With a seeming difference between the music and lyrics, “Roger Patterson Van” memorializes a musician who passed on.
Track: “Roger Patterson Van”
Album: Black Pear Tree EP (2008)
Roger Patterson was the bassist for a band called Atheist. He died in car accident right as the band was picking up steam, it seems, though I’ll confess I’m not very familiar with Atheist. I’ve tried to piece together what happened from the fan pages and the memorials, but the most helpful pieces are not in the style of police reports but the videos of Patterson playing. I encourage you to dig around yourself. His death is a tragedy, but there’s joy in trying to learn about these figures that John Darnielle is interested in. So much of his art, especially lately, has been about elevating figures that his audience might not know about. I may be representing my own experience, but metal and goth music are not my usual fare.

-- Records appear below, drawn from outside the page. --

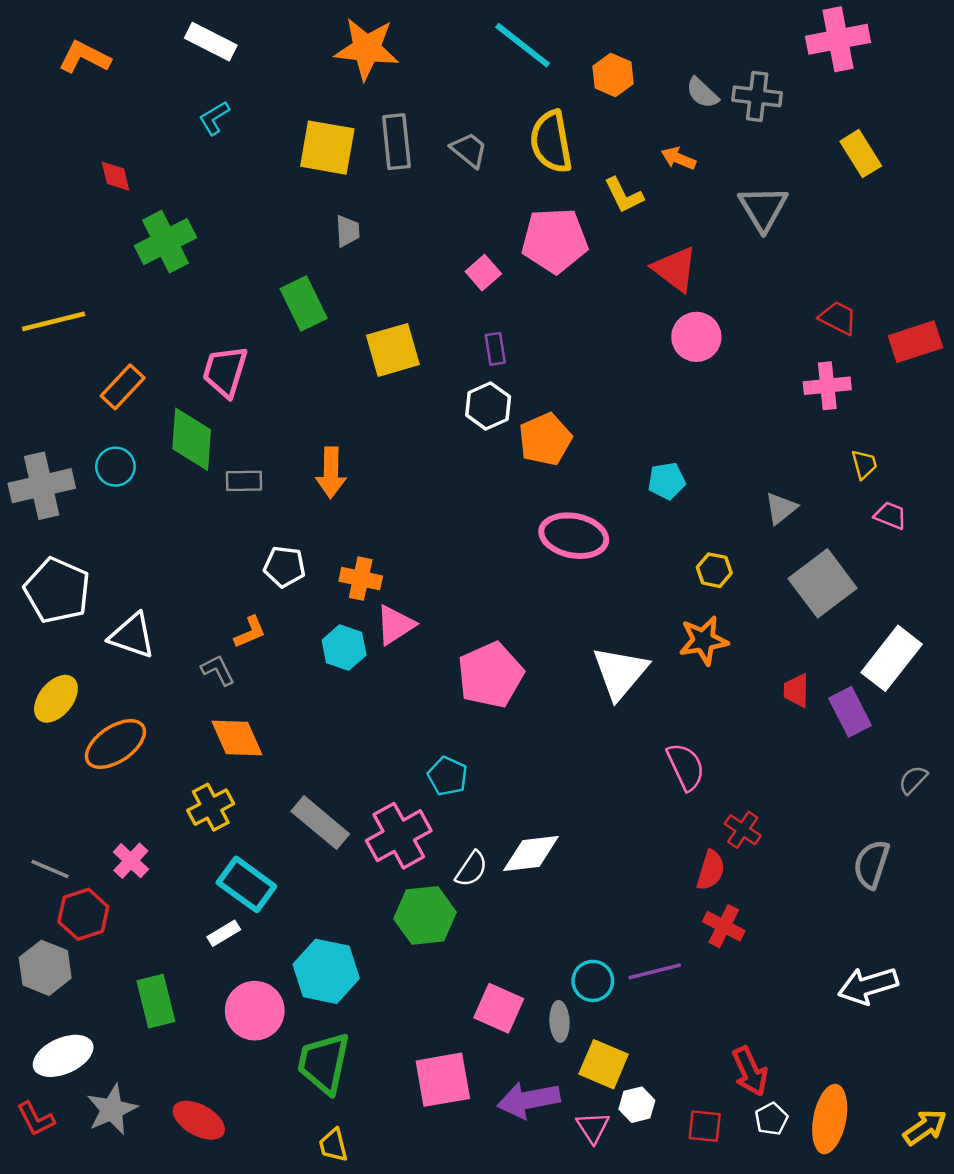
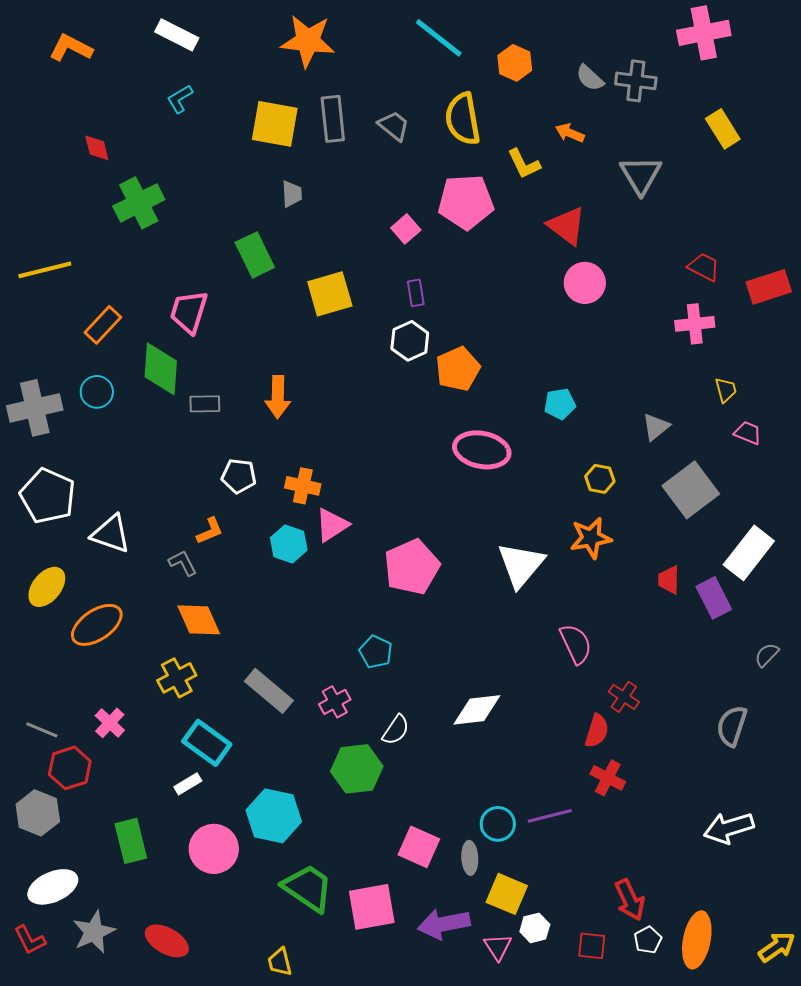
pink cross: (399, 836) -> (335, 702), size x0.6
white diamond: (531, 854) -> (477, 710), moved
green trapezoid: (324, 1063) -> (308, 888), moved, turned 112

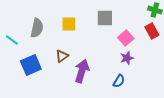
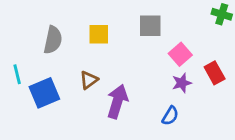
red rectangle: (152, 31) -> (215, 73), moved
cyan line: (12, 40) -> (17, 74), moved, turned 40

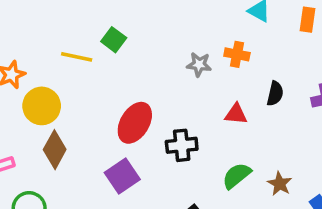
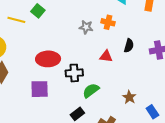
red ellipse: (135, 123) -> (48, 59), turned 55
purple square: (122, 176) -> (40, 89), turned 30
green semicircle: (237, 176) -> (91, 91), moved

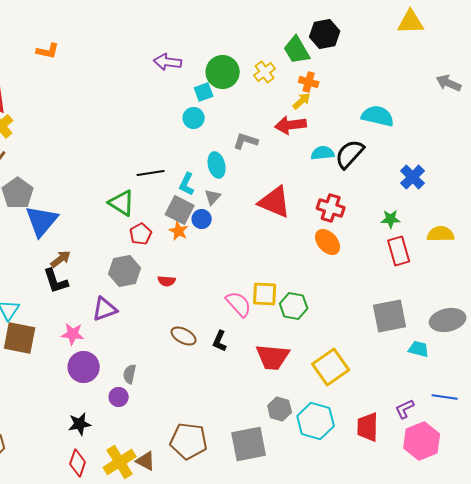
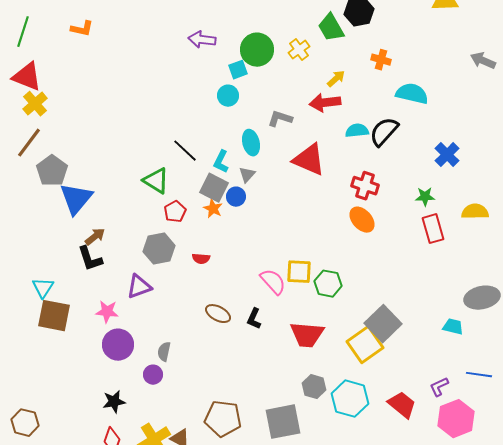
orange cross: (309, 82) -> (381, 60), moved
black line: (151, 173) -> (185, 151), turned 52
red triangle: (275, 202) -> (309, 160), moved
gray square: (390, 316) -> (383, 324), moved, turned -33
red trapezoid: (368, 427) -> (402, 405), turned 128

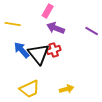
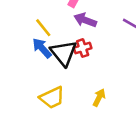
yellow line: (13, 24) -> (43, 28), moved, turned 42
yellow arrow: (67, 89) -> (99, 98), turned -48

The tune was one Kaki King was playing as an instrumental that John Darnielle added lyrics to as a memorial for Roger Patterson. There are a lot of memorials in the catalog, but this one is downright jaunty. The construction explains why this sounds like it does, but really, does a memorial need to sound sad? “Nothing left inside now // nothing left to do // empty out the empties // half this stuff belongs to you” is a really incredible description of the physical steps left over after the emotional ones, so even though it’s in the middle of a bouncy, elaborate song, does that change how you take it? I’ve always been fond of this one, even with no connection to the subject. It’s a valuable lesson in the ways we think of grief and the many forms it can take.